Monophonic Spree (Paul in Santa Cruz), Thursday, 3 December 2009 23:21 (fourteen years ago) link

Re: Rakowski, glad to have introduced his music to someone. He's a Boston-based composer with a great sense of rhythm and sonority. His Piano Etudes (which currently outnumber Ligeti's) are also recommended.

― Monophonic Spree (Paul in Santa Cruz), Thursday, December 3, 2009 10:53 PM (25 minutes ago)

I know a 30-second sample isn't exactly representative, but I immediately thought "Boulez" when I heard it. P'raps you can verify/debunk this.

Daruton, Thursday, 3 December 2009 23:22 (fourteen years ago) link

Allclassical.org

This is the only radio I listen to while driving. I've heard so many great pieces on there.

They ran a fantastic Ravel Daphne & Chloe the other night.

Nate Carson, Thursday, 3 December 2009 23:23 (fourteen years ago) link

I think the Rakowski <-> Boulez association is a bit misleading. Rakowski has closer ties to American post-serialists like Martino and Imbrie, with a clearer sense of pulse and syncopations that make some contact with jazz (versus the metrical obscurity of some Boulez). You don't find things like Boulez's radically volatile dynamics (variation between loud and soft on a note-by-note basis) or the sometimes pointillistic textures, or the resistance to melody-plus-accompaniment textures. But Rakowski's harmonic sense is as refined as Boulez, and he has a similar knack for effective orchestration.

Monophonic Spree (Paul in Santa Cruz), Thursday, 3 December 2009 23:29 (fourteen years ago) link

Scott I am a molelike obsessive when it comes to Liszt's ocean-sized piano oeuvre. So so much to discover with him. That Lazar Berman box is a good intro to the Annees De Pelerinage. Berman is especially good in 'Year One'. In Year Two I like Brendel a little more.

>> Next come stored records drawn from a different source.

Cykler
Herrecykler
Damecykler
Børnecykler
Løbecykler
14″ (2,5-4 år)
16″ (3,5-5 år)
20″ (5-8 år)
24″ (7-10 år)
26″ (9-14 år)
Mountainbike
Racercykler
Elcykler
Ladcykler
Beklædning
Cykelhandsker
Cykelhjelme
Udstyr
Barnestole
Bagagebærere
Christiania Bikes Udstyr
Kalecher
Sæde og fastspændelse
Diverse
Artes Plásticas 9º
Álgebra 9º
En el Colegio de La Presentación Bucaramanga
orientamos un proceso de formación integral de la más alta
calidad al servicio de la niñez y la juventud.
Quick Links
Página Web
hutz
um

Follow up Year One with Year Three if you want to hear the stark difference between wide-eyed young philosopher Liszt and weird, bitter yet beatific late Liszt.

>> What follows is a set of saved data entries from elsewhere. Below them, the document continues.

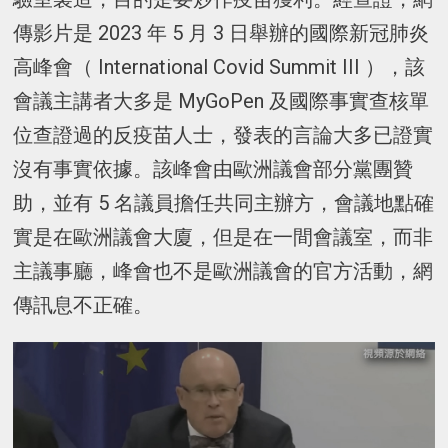
傳影片是 2023 年 5 月 3 日舉辦的國際新冠肺炎
高峰會（ International Covid Summit III ），該
會議主講者大多是 MyGoPen 及國際事實查核單
位查證過的反疫苗人士，發表的言論大多已證實
沒有事實依據。該峰會由歐洲議會部分黨團贊
助，並有 5 名議員擔任共同主辦方，會議地點確
實是在歐洲議會大廈，但是在一間會議室，而非
主議事廳，峰會也不是歐洲議會的官方活動，網
傳訊息不正確。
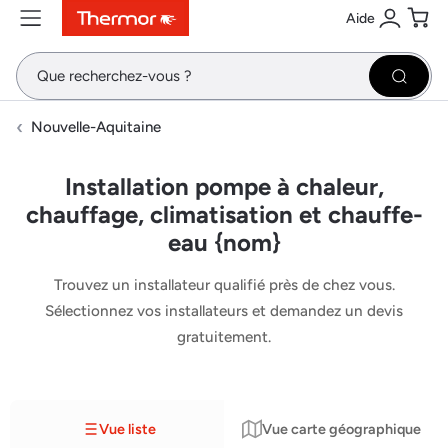
Aide
Contenu
Menu
Recherche
Se conne
Pani
Recher
Nouvelle-Aquitaine
Installation pompe à chaleur,
chauffage, climatisation et chauffe-
eau {nom}
Trouvez un installateur qualifié près de chez vous.
Sélectionnez vos installateurs et demandez un devis
gratuitement.
Vue liste
Vue carte géographique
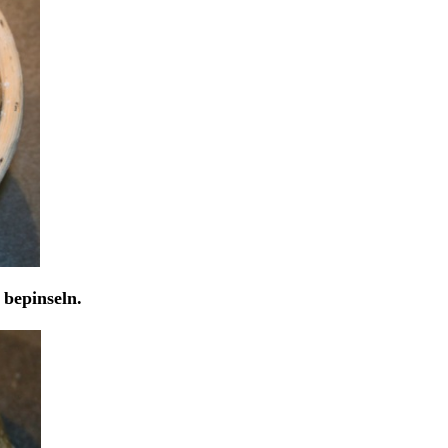
 bepinseln.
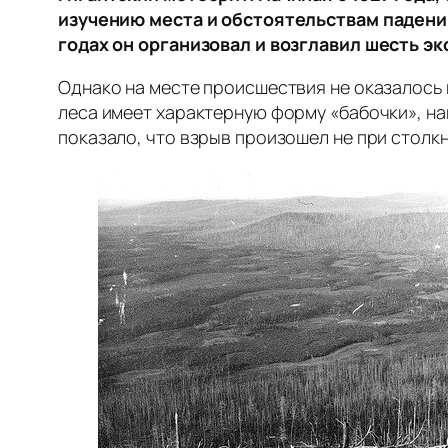
изучению места и обстоятельствам падени
годах он организовал и возглавил шесть э
Однако на месте происшествия не оказалось
леса имеет характерную форму «бабочки», на
показало, что взрыв произошел не при столкн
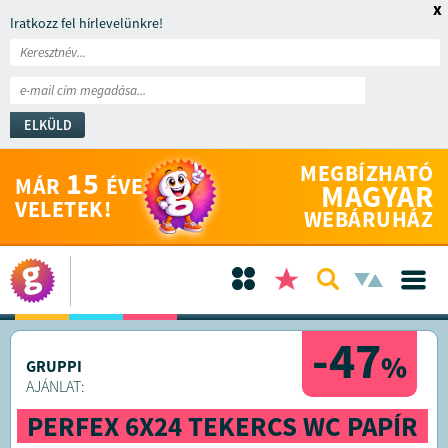
x
Iratkozz fel hírlevelünkre!
ELKÜLD
MEGBÍZHATÓ
15
MÁR
ÉVE
MAGYAR
VELETEK!
WEBÁRUHÁZ
-47
%
GRUPPI
AJÁNLAT:
PERFEX 6X24 TEKERCS WC PAPÍR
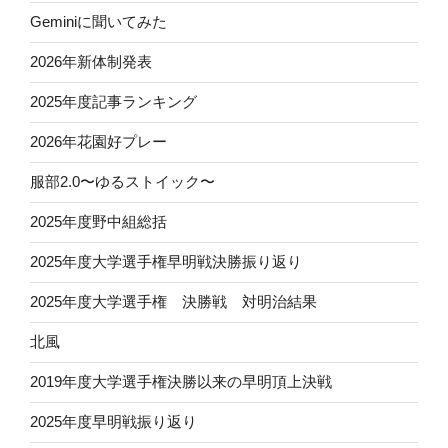
Geminiに聞いてみた
2026年新体制発表
2025年度記事ランキング
2026年花園好プレー
服部2.0〜ゆるストイック〜
2025年度野中組総括
2025年度大学選手権早明戦決勝振り返り
2025年度大学選手権 決勝戦 対明治結果
北風
2019年度大学選手権決勝以来の早明頂上決戦
2025年度早明戦振り返り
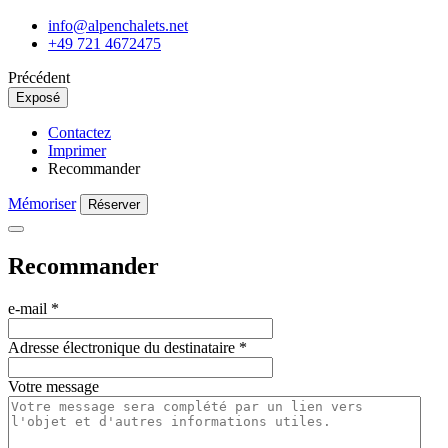
info@alpenchalets.net
+49 721 4672475
Précédent
Exposé
Contactez
Imprimer
Recommander
Mémoriser
Réserver
Recommander
e-mail
*
Adresse électronique du destinataire
*
Votre message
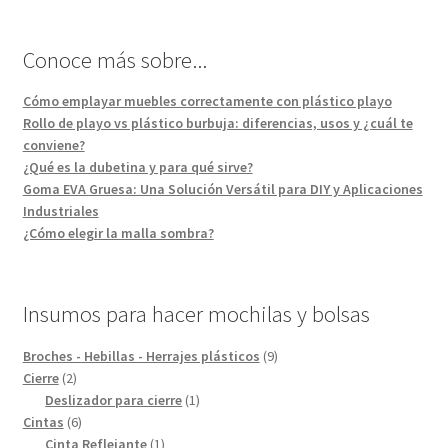
Conoce más sobre...
Cómo emplayar muebles correctamente con plástico playo
Rollo de playo vs plástico burbuja: diferencias, usos y ¿cuál te
conviene?
¿Qué es la dubetina y para qué sirve?
Goma EVA Gruesa: Una Solución Versátil para DIY y Aplicaciones
Industriales
¿Cómo elegir la malla sombra?
Insumos para hacer mochilas y bolsas
9
Broches - Hebillas - Herrajes plásticos
9
2
productos
Cierre
2
productos
1
Deslizador para cierre
1
6
producto
Cintas
6
productos
1
Cinta Reflejante
1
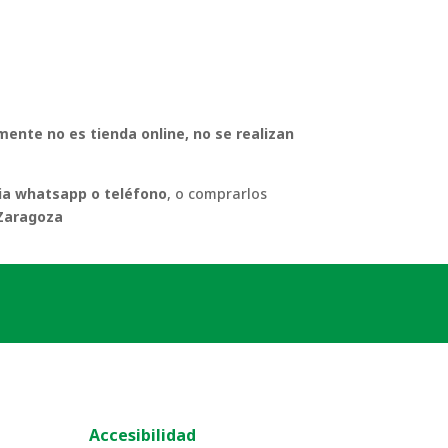
ente no es tienda online, no se realizan
ia whatsapp o teléfono
, o comprarlos
 Zaragoza
Accesibilidad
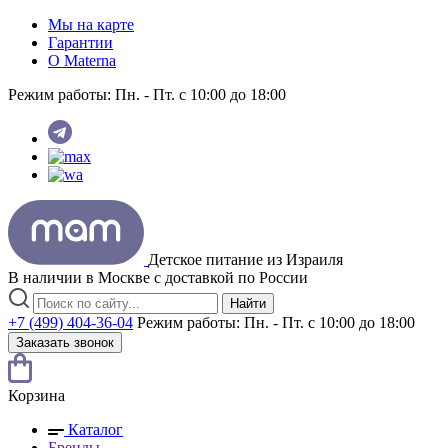
Мы на карте
Гарантии
O Materna
Режим работы:
Пн. - Пт. с 10:00 до 18:00
Детское питание из
Израиля
В наличии в Москве с доставкой по России
Найти
+7 (499) 404-36-04
Режим работы:
Пн. - Пт. с 10:00 до 18:00
Заказать звонок
Корзина
Каталог
Бренды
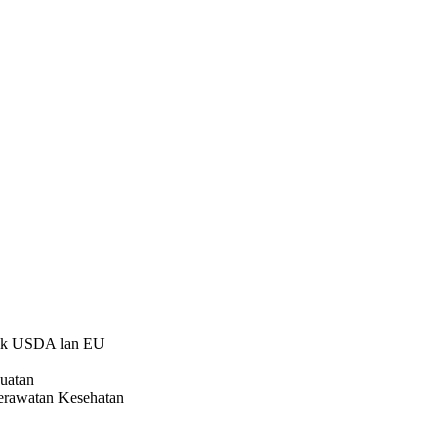
anik USDA lan EU
uatan
Perawatan Kesehatan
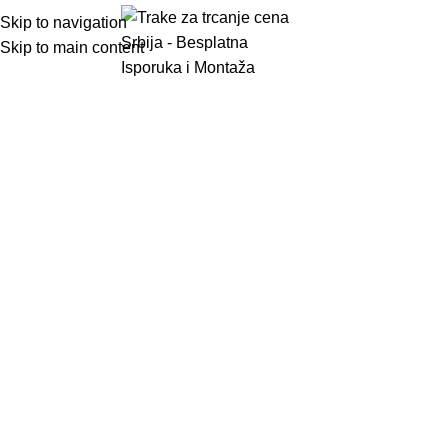
Skip to navigation
Menu
0,00
р
Skip to main content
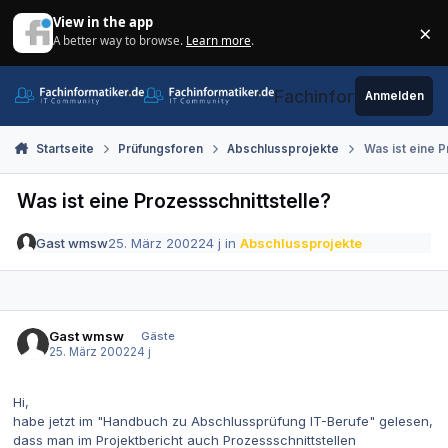
Zum Inhalt springen
View in the app
×
A better way to browse.
Learn more
.
Di
Fachinformatiker.de
Anmelden
Startseite
Prüfungsforen
Abschlussprojekte
Was ist eine P
Was ist eine Prozessschnittstelle?
Gast wmsw
25. März 2002
24 j
in
Abschlussprojekte
Gast wmsw
Gäste
25. März 2002
24 j
Hi,
habe jetzt im "Handbuch zu Abschlussprüfung IT-Berufe" gelesen,
dass man im Projektbericht auch Prozessschnittstellen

There's another not-uncommon Lazar Berman 2LP on Columbia/Melodiya of Liszt's famous 'Transcendental Etudes'-- quite a raging roaring performance if you want to hear the hyper-virtuoso flip side of the Liszt coin.

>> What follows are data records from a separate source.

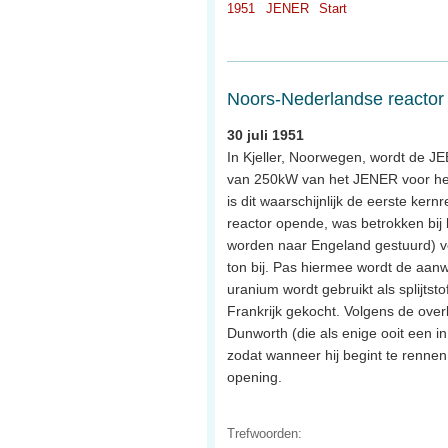
1951
JENER
Start
Noors-Nederlandse reactor k
30 juli 1951
In Kjeller, Noorwegen, wordt de J
van 250kW van het JENER voor het 
is dit waarschijnlijk de eerste ke
reactor opende, was betrokken bij 
worden naar Engeland gestuurd) vo
ton bij. Pas hiermee wordt de aanw
uranium wordt gebruikt als splijts
Frankrijk gekocht. Volgens de over
Dunworth (die als enige ooit een i
zodat wanneer hij begint te rennen
opening.
Trefwoorden:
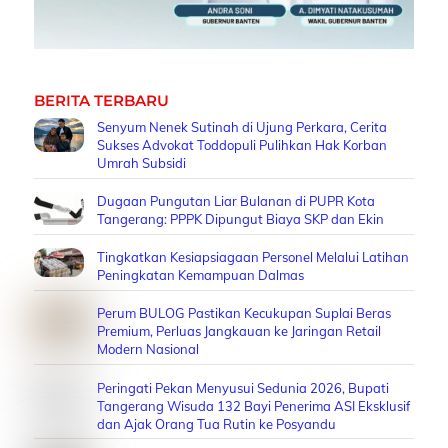
BERITA TERBARU
Senyum Nenek Sutinah di Ujung Perkara, Cerita
Sukses Advokat Toddopuli Pulihkan Hak Korban
Umrah Subsidi
Dugaan Pungutan Liar Bulanan di PUPR Kota
Tangerang: PPPK Dipungut Biaya SKP dan Ekin
Tingkatkan Kesiapsiagaan Personel Melalui Latihan
Peningkatan Kemampuan Dalmas
Perum BULOG Pastikan Kecukupan Suplai Beras
Premium, Perluas Jangkauan ke Jaringan Retail
Modern Nasional
Peringati Pekan Menyusui Sedunia 2026, Bupati
Tangerang Wisuda 132 Bayi Penerima ASI Eksklusif
dan Ajak Orang Tua Rutin ke Posyandu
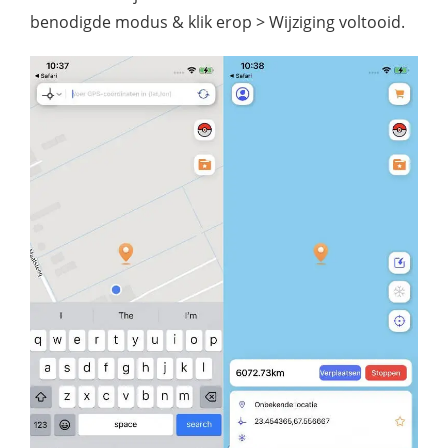
benodigde modus & klik erop > Wijziging voltooid.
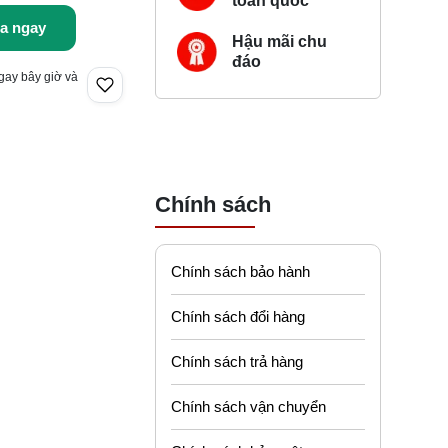
toàn quốc
a ngay
Hậu mãi chu
đáo
gay bây giờ và
Chính sách
Chính sách bảo hành
Chính sách đổi hàng
Chính sách trả hàng
Chính sách vận chuyển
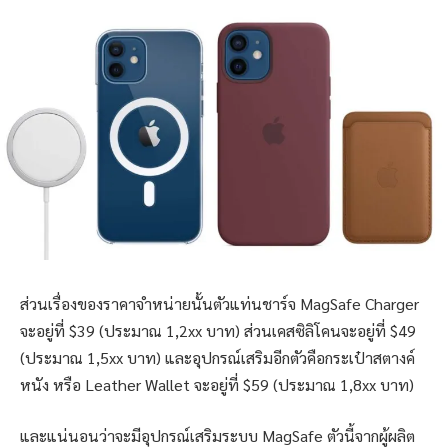
ส่วนเรื่องของราคาจำหน่ายนั้นตัวแท่นชาร์จ MagSafe Charger
จะอยู่ที่ $39 (ประมาณ 1,2xx บาท) ส่วนเคสซิลิโคนจะอยู่ที่ $49
(ประมาณ 1,5xx บาท) และอุปกรณ์เสริมอีกตัวคือกระเป๋าสตางค์
หนัง หรือ Leather Wallet จะอยู่ที่ $59 (ประมาณ 1,8xx บาท)
และแน่นอนว่าจะมีอุปกรณ์เสริมระบบ MagSafe ตัวนี้จากผู้ผลิต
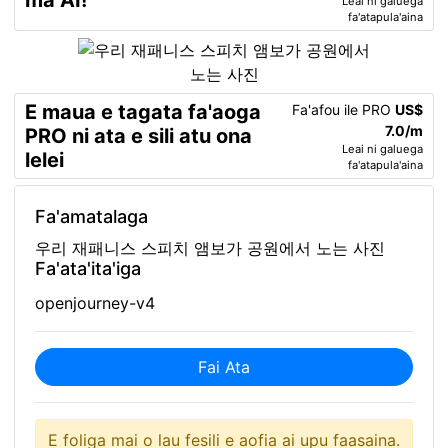
ma AI!
Leai ni galuega
fa'atapula'aina
E maua e tagata fa'aoga
Fa'afou ile PRO
US$
7.0/m
PRO ni ata e sili atu ona
Leai ni galuega
lelei
fa'atapula'aina
Fa'amatalaga
우리 재패니스 스피치 앰보가 공원에서 노는 사진
Fa'ata'ita'iga
openjourney-v4
Fai Ata
E foliga mai o lau fesili e aofia ai upu faasaina.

Elric Harris and Dylan Kobold (Jon Lewis), Thursday, 3 December 2009 23:31 (fourteen years ago) link

T**t-- start with the longer Choros first (can't remember which numbers in the series exactly) if you wanna hear the wildest stuff.

They're on emusic, FYI.

Elric Harris and Dylan Kobold (Jon Lewis), Thursday, 3 December 2009 23:33 (fourteen years ago) link

'key! Thanx. :)

t**t, Thursday, 3 December 2009 23:34 (fourteen years ago) link

Oh-also: Bach pieces arranged by John Lewis, for MJQ, I've enjoyed greatly too. Think that counts as classicak, too. At least partly.

t**t, Thursday, 3 December 2009 23:36 (fourteen years ago) link

("classickal", was wot i meant)

t**t, Thursday, 3 December 2009 23:37 (fourteen years ago) link

I think the Rakowski <-> Boulez association is a bit misleading. Rakowski has closer ties to American post-serialists like Martino and Imbrie, with a clearer sense of pulse and syncopations that make some contact with jazz (versus the metrical obscurity of some Boulez). You don't find things like Boulez's radically volatile dynamics (variation between loud and soft on a note-by-note basis) or the sometimes pointillistic textures, or the resistance to melody-plus-accompaniment textures. But Rakowski's harmonic sense is as refined as Boulez, and he has a similar knack for effective orchestration.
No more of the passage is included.